Dr. Leape, who addressed the conference on the first day, was not the only example that would-be system reformers could use as inspiration.
How Flying Became Safer
Christopher Hart, vice chair of the National Transportation Safety Board (NTSB), described how a systems approach to correcting aviation errors has led to a 65 percent decline in the rate of fatal air accidents between 1997-2007.
Called the Commercial Aviation Safety Team (CAST), it invites pilots, airline managers and even maintenance workers to discuss confidentially any problems they identify and pass it up the hierarchy for action.
“Everyone has to think out of their stovepipes, and think of the entire system, not just their part of it,” said Hart.
But fixing systems that go wrong in medicine and aviation is made easier by the fact that there are national regulatory bodies responsible for oversight that can mandate changes in each of those areas.
That’s not the case in America’s criminal justice system, which is actually a sprawling empire of generally autonomous county, city and state justice administrations.
Even getting defense attorneys and prosecutors in the same county to work together would represent a sea change.
Nevertheless, Miiwaukee DA John Chisholm, who won national attention for his partnership with county public defenders, believes his colleagues around the country are ready for it.
“This is a really exciting time,” he told the conference. “For the first time, the criminal justice system is opening up and saying we need a redesign.”
To some extent, innovators around the country have already begun to work out new practices aimed at detecting how and why errors occur—particularly in wrongful convictions.
Several DAs have established “Conviction Integrity Units” to look into evidence—sometimes years after the fact—of misconduct in their offices.
“It’s not just about winning or being tough on crime—it’s about what we can do to improve,” said Dallas County District Attorney Craig Watkins, who launched the first such unit in the country in 2007. .
EDITORS NOTE: For a closer look at Conviction Integrity Units, please see TCR’s March 27 story by Hella Winston, “Wrongful Convictions: Can Prosecutors Reform Themselves?”
Similarly, Jeff Adachi , who heads the San Francisco Public Defender’s Office, borrowed from medical error-correcting techniques to establish a “check list’ for each of his 92 attorneys to follow when they handle cases ranging from police misconduct to deportation.
“If you’re not doing this, you’re committing malpractice,” he said.
But a key hurdle to any reform –especially one aimed at changing a long-standing practice—is the ‘cultural’ resistance common to large organizations.

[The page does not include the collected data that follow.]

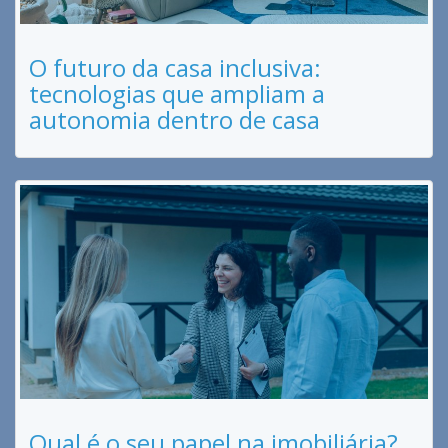
O futuro da casa inclusiva:
tecnologias que ampliam a
autonomia dentro de casa
Qual é o seu papel na imobiliária?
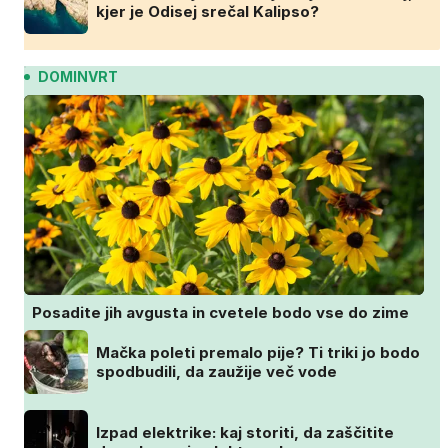
kjer je Odisej srečal Kalipso?
DOMINVRT
Posadite jih avgusta in cvetele bodo vse do zime
Mačka poleti premalo pije? Ti triki jo bodo
spodbudili, da zaužije več vode
Izpad elektrike: kaj storiti, da zaščitite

“Our central challenge has been translating policy (change) so that a cop on the beat understands and accepts it,” said Capt. Francis Healy, legal advisor to Philadelphia Police Commissioner Charles Ramsey.
Philadelphia cops were only able to develop new protocols for interviewing witnesses—introduced this year—after intensive training, Healy said.
“All that has to happen is one sergeant rolls his eyes” in the midst of describing a new policy, and young officers pick up the idea they can ignore it with no retribution, Healy observed.
But he noted that the Philadelphia Police Department now collaborates with the Innocence Project—a partnership that would have been unthinkable five years ago.
Chisholm, whose office will participate in the Sentinel Events Initiative, believes that changing the adversarial approach that characterizes the system today is ultimately in the system’s self-interest.
A collaborative approach —in which prosecutors, police, public defenders, pretrial agencies and even public health services recognize they have common goals in ensuring that justice is applied fairly and equitably—can restore public faith and trust.
“Without that,” said Chisholm, “the system cannot work.”
Stephen Handelman is Executive Editor of The Crime Report. He welcomes comments from readers.